‘It is true that the duty of care expected in cases of this sort is confined to reasonably foreseeable danger, but it does not necessarily follow that liability is escaped because the danger actually materializing is not identical with the danger reasonably foreseen and guarded against.’
(Lord Jenkins in Hughes v Lord Advocate)
Analyse this statement in terms of case law.
You are required to explain the concept of remoteness (or causation in law) and the way in which a line must be drawn on causal responsibility in tort for reasons of practicality or justice. The original test was directness (Re Polemis) but following Wagon Mound No 1 (briefly described) causation will be established by damage which is ‘reasonably foreseeable’. You may wish to consider whether these tests bring significantly different outcomes. The answer will also depend on how the ‘kind of damage’ is described: widely and generally or narrowly and in specific detail? This may be driven by policy concerns: whether it is intended to expand or restrict liability, noting that there are other means, besides causation, of doing so.

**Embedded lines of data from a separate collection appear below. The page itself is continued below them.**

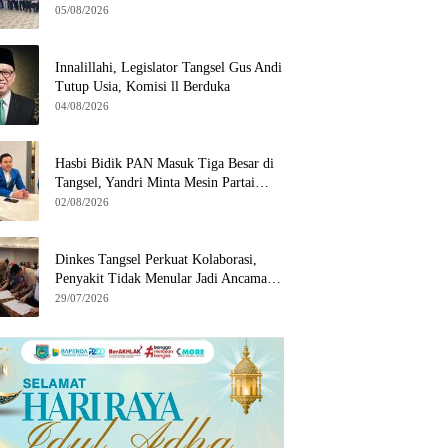
Wilayah Binaan
05/08/2026
Innalillahi, Legislator Tangsel Gus Andi
Tutup Usia, Komisi ll Berduka
04/08/2026
Hasbi Bidik PAN Masuk Tiga Besar di
Tangsel, Yandri Minta Mesin Partai
Bergerak
02/08/2026
Dinkes Tangsel Perkuat Kolaborasi,
Penyakit Tidak Menular Jadi Ancaman
Utama
29/07/2026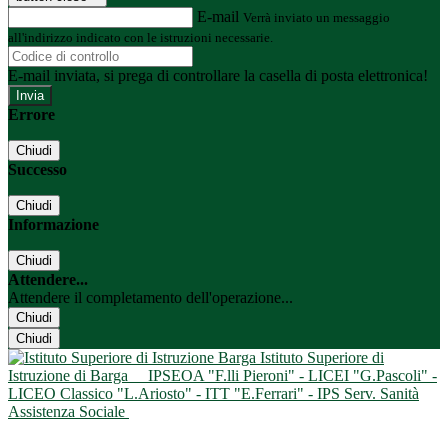
E-mail
Verrà inviato un messaggio
all'indirizzo indicato con le istruzioni necessarie.
E-mail inviata, si prega di controllare la casella di posta elettronica!
Errore
Chiudi
Successo
Chiudi
Informazione
Chiudi
Attendere...
Attendere il completamento dell'operazione...
Chiudi
Chiudi
Istituto Superiore di
Istruzione di Barga
IPSEOA "F.lli Pieroni" - LICEI "G.Pascoli" -
LICEO Classico "L.Ariosto" - ITT "E.Ferrari" - IPS Serv. Sanità
Assistenza Sociale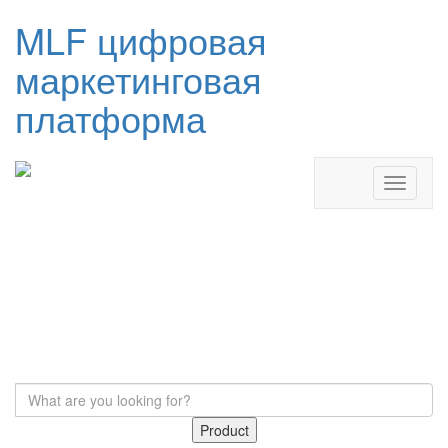
MLF цифровая
маркетинговая
платформа
Product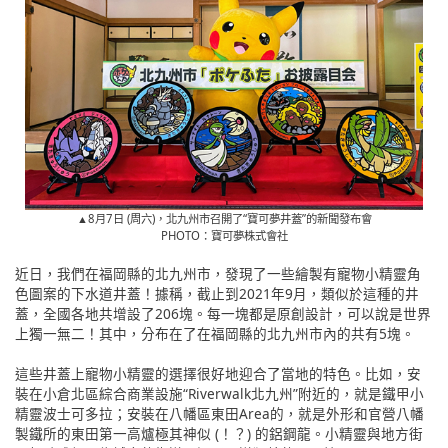
▲8月7日 (周六)，北九州市召開了“寶可夢井蓋”的新聞發布會
PHOTO：寶可夢株式會社
近日，我們在福岡縣的北九州市，發現了一些繪製有寵物小精靈角
色圖案的下水道井蓋！據稱，截止到2021年9月，類似於這種的井
蓋，全國各地共增設了206塊。每一塊都是原創設計，可以說是世界
上獨一無二！其中，分布在了在福岡縣的北九州市內的共有5塊。
這些井蓋上寵物小精靈的選擇很好地迎合了當地的特色。比如，安
裝在小倉北區綜合商業設施“Riverwalk北九州”附近的，就是鐵甲小
精靈波士可多拉；安裝在八幡區東田Area的，就是外形和官營八幡
製鐵所的東田第一高爐極其神似 (！？) 的鋁鋼龍。小精靈與地方街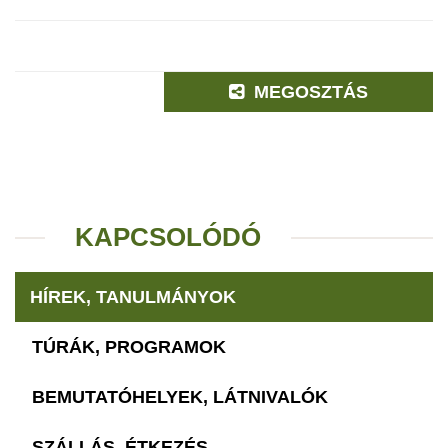
MEGOSZTÁS
KAPCSOLÓDÓ
HÍREK, TANULMÁNYOK
TÚRÁK, PROGRAMOK
BEMUTATÓHELYEK, LÁTNIVALÓK
SZÁLLÁS, ÉTKEZÉS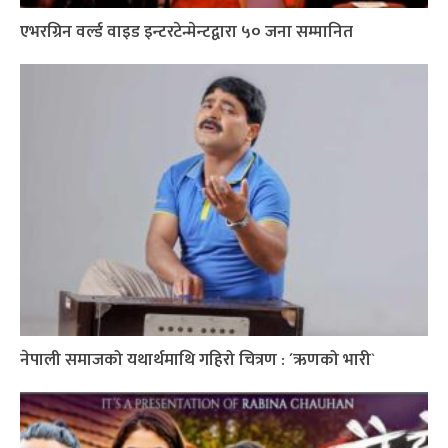
एभरग्रिन वर्ल्ड वाइड इन्टरटेन्मेन्टद्वारा ५० जना सम्मानित
नेपाली समाजको यथार्थमाथि गहिरो चित्रण : ´ऋणको भारी`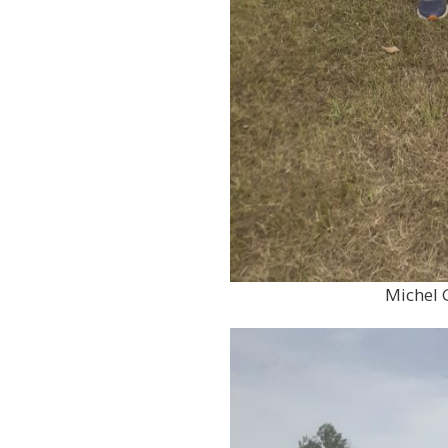
Michel 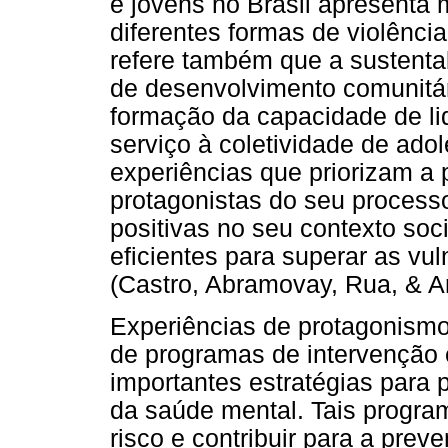
e jovens no Brasil apresenta 
diferentes formas de violência,
refere também que a sustenta
de desenvolvimento comunitári
formação da capacidade de lid
serviço à coletividade de ado
experiências que priorizam a
protagonistas do seu process
positivas no seu contexto soc
eficientes para superar as vu
(Castro, Abramovay, Rua, & A
Experiências de protagonism
de programas de intervenção 
importantes estratégias para
da saúde mental. Tais progra
risco e contribuir para a pre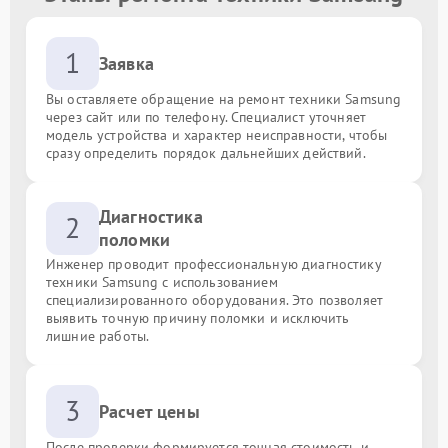
1
Заявка
Вы оставляете обращение на ремонт техники Samsung
через сайт или по телефону. Специалист уточняет
модель устройства и характер неисправности, чтобы
сразу определить порядок дальнейших действий.
Диагностика
2
поломки
Инженер проводит профессиональную диагностику
техники Samsung с использованием
специализированного оборудования. Это позволяет
выявить точную причину поломки и исключить
лишние работы.
3
Расчет цены
После проверки формируется точная стоимость и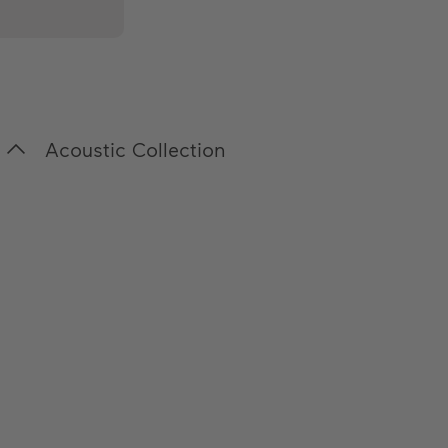
Acoustic Collection
Nuestra cuidada selección de materiales acústicos
ecológicos combina una estética excepcional con
un excelente rendimiento acústico.
Green Fabric
Anthracite Fabric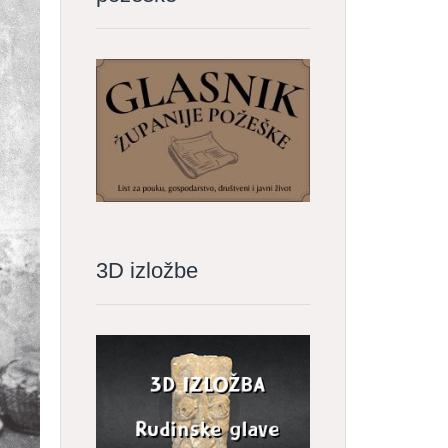
3D izložbe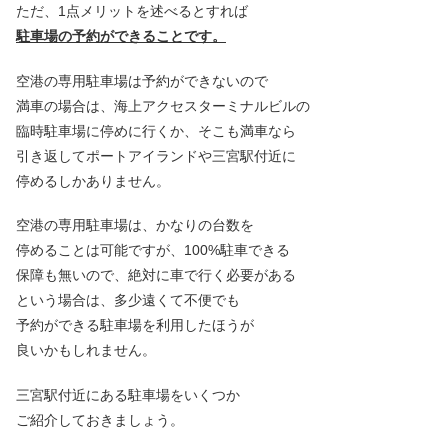
ただ、1点メリットを述べるとすれば
駐車場の予約ができることです。
空港の専用駐車場は予約ができないので
満車の場合は、海上アクセスターミナルビルの
臨時駐車場に停めに行くか、そこも満車なら
引き返してポートアイランドや三宮駅付近に
停めるしかありません。
空港の専用駐車場は、かなりの台数を
停めることは可能ですが、100%駐車できる
保障も無いので、絶対に車で行く必要がある
という場合は、多少遠くて不便でも
予約ができる駐車場を利用したほうが
良いかもしれません。
三宮駅付近にある駐車場をいくつか
ご紹介しておきましょう。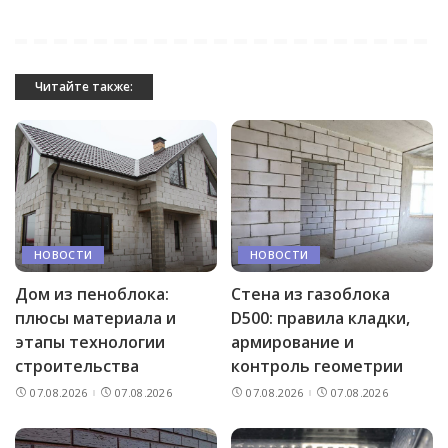
Читайте также:
НОВОСТИ
НОВОСТИ
Дом из пеноблока:
Стена из газоблока
плюсы материала и
D500: правила кладки,
этапы технологии
армирование и
строительства
контроль геометрии
07.08.2026
07.08.2026
07.08.2026
07.08.2026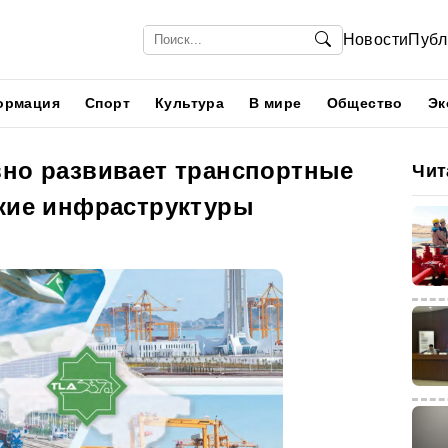
Новости
Публ
ормация
Спорт
Культура
В мире
Общество
Эк
вно развивает транспортные
Чит
ские инфраструктуры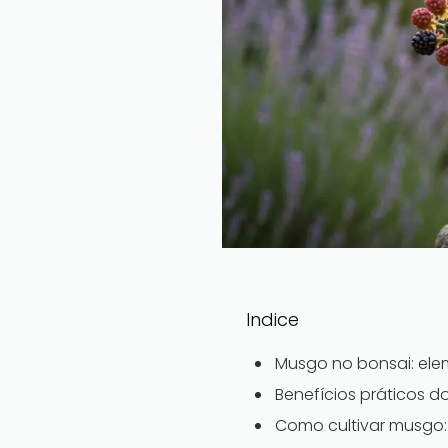
Indice
Musgo no bonsai: el
Benefícios práticos d
Como cultivar musgo: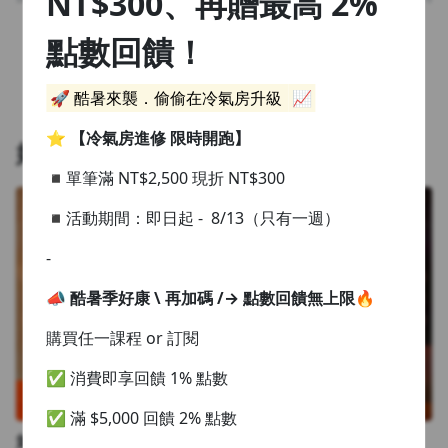
NT$300、再贈最高 2%
首頁
1.0x
點數回饋！
0.75x
返回首頁
🚀 酷暑來襲．偷偷在冷氣房升級
📈
⭐️
【冷氣房進修 限時開跑】
好評推薦
◾單筆滿 NT$2,500 現折 NT$300
◾活動期間：即日起 - 8/13（只有一週）
-
📣 酷暑季好康 \ 再加碼 /
→ 點數回饋無上限🔥
購買任一課程 or 訂閱
✅ 消費即享回饋 1% 點數
✅ 滿 $5,000 回饋 2% 點數
如茵老師的塔羅實戰速成班：愛情・事業・人際｜全方位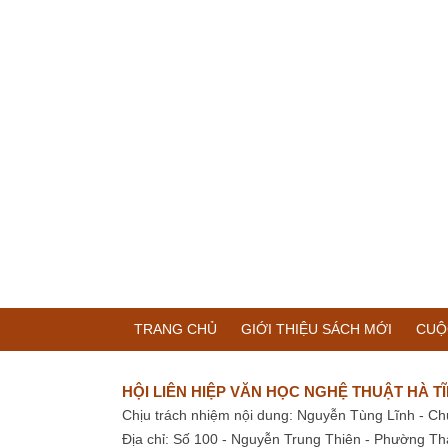
TRANG CHỦ
GIỚI THIỆU SÁCH MỚI
CUỘ
HỘI LIÊN HIỆP VĂN HỌC NGHỆ THUẬT HÀ T
Chịu trách nhiệm nội dung: Nguyễn Tùng Lĩnh - Ch
Địa chỉ: Số 100 - Nguyễn Trung Thiên - Phường Th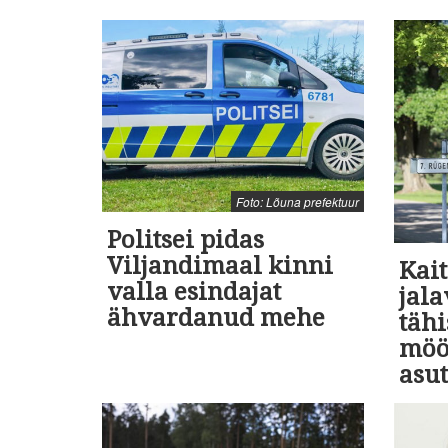
Foto: Lõuna prefektuur
Politsei pidas
Viljandimaal kinni
Kait
valla esindajat
jal
ähvardanud mehe
tähi
möö
asu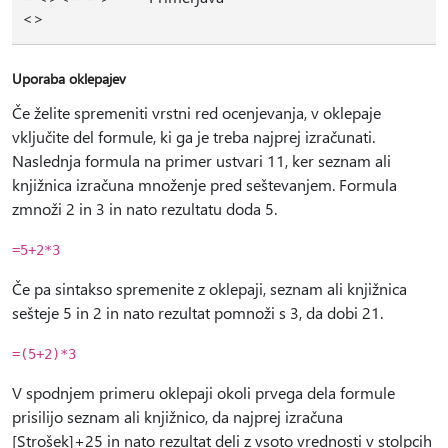
<>
Uporaba oklepajev
Če želite spremeniti vrstni red ocenjevanja, v oklepaje
vključite del formule, ki ga je treba najprej izračunati.
Naslednja formula na primer ustvari 11, ker seznam ali
knjižnica izračuna množenje pred seštevanjem. Formula
zmnoži 2 in 3 in nato rezultatu doda 5.
=5+2*3
Če pa sintakso spremenite z oklepaji, seznam ali knjižnica
sešteje 5 in 2 in nato rezultat pomnoži s 3, da dobi 21.
=(5+2)*3
V spodnjem primeru oklepaji okoli prvega dela formule
prisilijo seznam ali knjižnico, da najprej izračuna
[Strošek]+25 in nato rezultat deli z vsoto vrednosti v stolpcih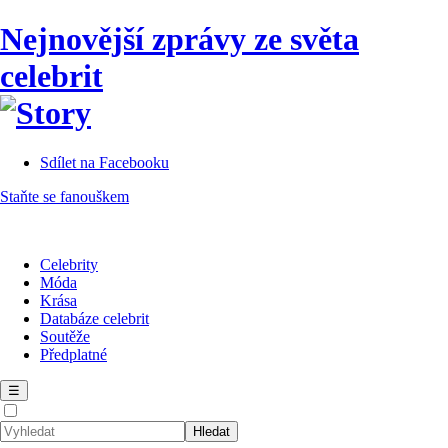
Nejnovější zprávy ze světa
celebrit
Sdílet na Facebooku
Staňte se fanouškem
Celebrity
Móda
Krása
Databáze celebrit
Soutěže
Předplatné
☰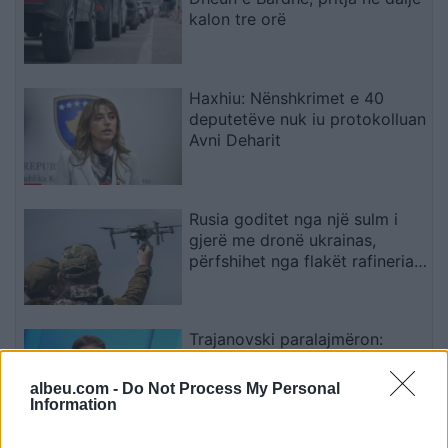
kalon tre orë
Haxhiu: Nënshkrimet e 40
deputetëve nuk iu protokolluan
Avni Deharit
Rusia goditet nga një sulm i
gjerë me dronë ukrainas,
përfshihet nga flakët rafineria
dhe plagosen 5 persona
Trajanovski paralajmëron:
Ndotja e ujit në Gostivar mund
të sjellë raste hepatiti
albeu.com -
Do Not Process My Personal
Information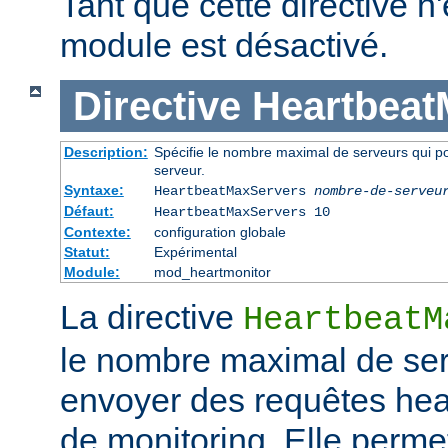
Tant que cette directive n'
module est désactivé.
Directive
Heartbeat
Description:
Spécifie le nombre maximal de serveurs qui p
serveur.
Syntaxe:
HeartbeatMaxServers
nombre-de-serveu
Défaut:
HeartbeatMaxServers 10
Contexte:
configuration globale
Statut:
Expérimental
Module:
mod_heartmonitor
La directive
HeartbeatM
le nombre maximal de ser
envoyer des requêtes hea
de monitoring. Elle permet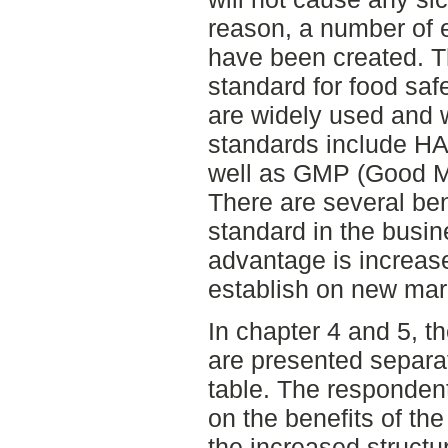
reason, a number of e
have been created. 
standard for food sa
are widely used and 
standards include HA
well as GMP (Good Ma
There are several ben
standard in the busin
advantage is increase
establish on new mar
In chapter 4 and 5, th
are presented separa
table. The responden
on the benefits of th
the increased structu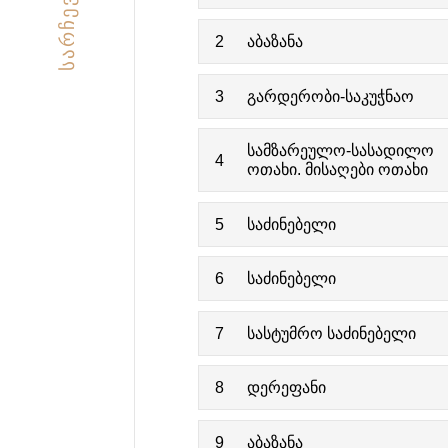
ᲡᲐᲠᲩᲔᲕᲘ
2
აბაზანა
3
გარდერობი-საკუჭნაო
სამზარეულო-სასადილო
4
ოთახი. მისაღები ოთახი
5
საძინებელი
6
საძინებელი
7
სასტუმრო საძინებელი
8
დერეფანი
9
აბაზანა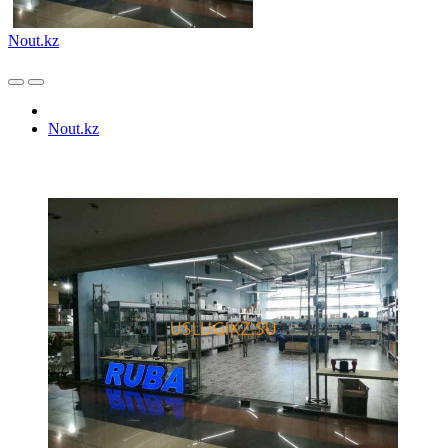
Nout.kz
Nout.kz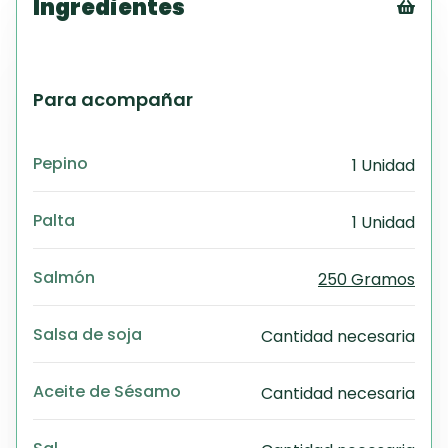
Ingredientes
Tex
CS
PD
Para acompañar
Exc
Wo
Pepino
1 Unidad
Palta
1 Unidad
Salmón
250 Gramos
Salsa de soja
Cantidad necesaria
Aceite de Sésamo
Cantidad necesaria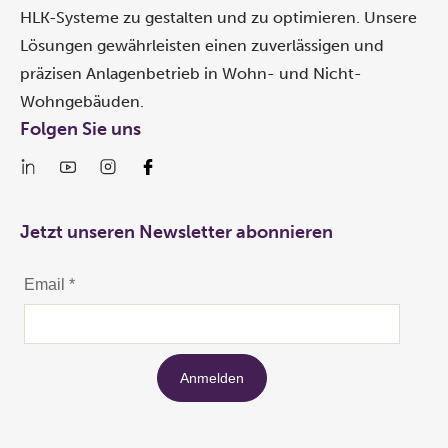
HLK-Systeme zu gestalten und zu optimieren. Unsere
Lösungen gewährleisten einen zuverlässigen und
präzisen Anlagenbetrieb in Wohn- und Nicht-
Wohngebäuden.
Folgen Sie uns
Jetzt unseren Newsletter abonnieren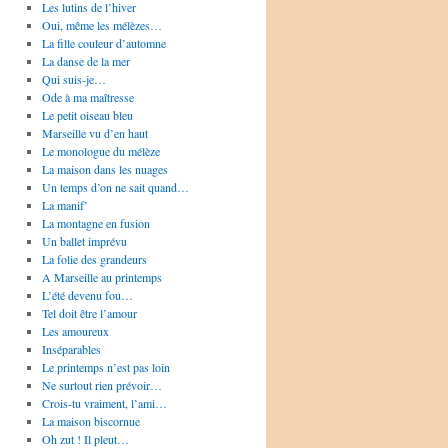
Les lutins de l’hiver
Oui, même les mélèzes…
La fille couleur d’automne
La danse de la mer
Qui suis-je…
Ode à ma maîtresse
Le petit oiseau bleu
Marseille vu d’en haut
Le monologue du mélèze
La maison dans les nuages
Un temps d’on ne sait quand…
La manif’
La montagne en fusion
Un ballet imprévu
La folie des grandeurs
A Marseille au printemps
L’été devenu fou…
Tel doit être l’amour
Les amoureux
Inséparables
Le printemps n’est pas loin
Ne surtout rien prévoir…
Crois-tu vraiment, l’ami…
La maison biscornue
Oh zut ! Il pleut…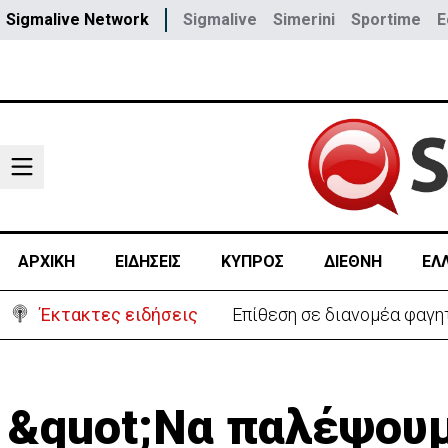
Sigmalive Network
Sigmalive
Simerini
Sportime
E
ΑΡΧΙΚΗ
ΕΙΔΗΣΕΙΣ
ΚΥΠΡΟΣ
ΔΙΕΘΝΗ
ΕΛ
Έκτακτες ειδήσεις
Ο στρατηγός του Τραμπ «αν
&quot;Να παλέψουμ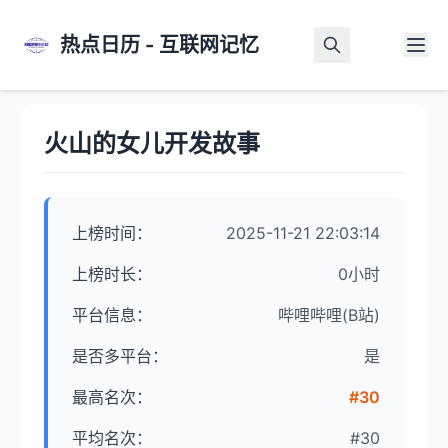
热点日历 - 互联网记忆
首页
>
热点详情
火山的女儿开发故事
上榜时间：
2025-11-21 22:03:14
上榜时长：
0小时
平台信息：
哔哩哔哩(B站)
是否多平台：
是
最高名次：
#30
平均名次：
#30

Another problem arises when reasonably foreseeable results occur, but in an unforeseeable way: e.g. Hughes v Lord Advocate. In that case it was held that the exact way that the damage is caused does not need to be reasonably foreseeable – the focus is on the damage itself. This was upheld and applied by the House of Lords in Jolley v Sutton.
The answer must also be supported by consideration of the ‘thin skull’ rule: its justification, and examples: Smith v Leech Brain, Robinson v Post Office and Lagden v O’Connor.